Df Residuals: 47 BIC: 1063.
Df Model: 2
Covariance Type: nonrobust
==============================================================================
coef std err t P>|t| [0.025 0.975]
------------------------------------------------------------------------------
const 4.698e+04 2689.933 17.464 0.000 4.16e+04 5.24e+04
x1 0.7966 0.041 19.266 0.000 0.713 0.880
x2 0.0299 0.016 1.927 0.060 -0.001 0.061
==============================================================================
Omnibus: 14.677 Durbin-Watson: 1.257
Prob(Omnibus): 0.001 Jarque-Bera (JB): 21.161
Skew: -0.939 Prob(JB): 2.54e-05
Kurtosis: 5.575 Cond. No. 5.32e+05
==============================================================================
where X1 is R&D Spend and X2 is Marketing Spend.
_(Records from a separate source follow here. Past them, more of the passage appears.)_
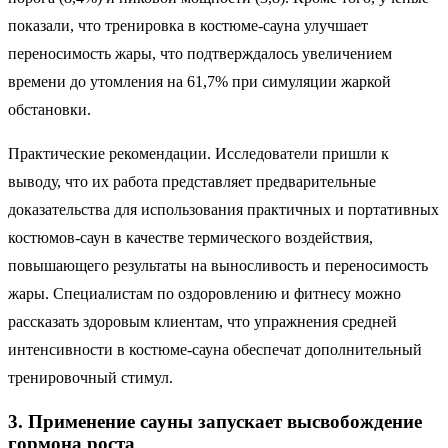
показали, что тренировка в костюме-сауна улучшает
переносимость жары, что подтверждалось увеличением
времени до утомления на 61,7% при симуляции жаркой
обстановки.
Практические рекомендации. Исследователи пришли к
выводу, что их работа представляет предварительные
доказательства для использования практичных и портативных
костюмов-саун в качестве термического воздействия,
повышающего результаты на выносливость и переносимость
жары. Специалистам по оздоровлению и фитнесу можно
рассказать здоровым клиентам, что упражнения средней
интенсивности в костюме-сауна обеспечат дополнительный
тренировочный стимул.
3. Применение сауны запускает высвобождение
гормона роста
Our regressor therefore takes the following function:
Profit = 46980 + (0.7966)X1 + (0.0299)X2
Note:
It is incorrect to make statements such as "R&D spend has a much larger impact on profit in comparison to Marketing spend" or "R&D's impact on profit is over 26 times more than Marketing spend". This is because, solely looking at the coefficients does not give us the unit measurements for theses predictors. For instance, if R&D spend was in £10,0000's and Marketing spend was is in £1,000's, the amount invested in each will differ substantially. Therefore, we conclude with the below statement:
R&D spend has a greater impact on profit per unit of R&D spend than Marketing Spend has per unit of marketing spend. For every one unit increase/decrease in R&D spend, the Profit will increase/decrease by 0.7966 unit pounds.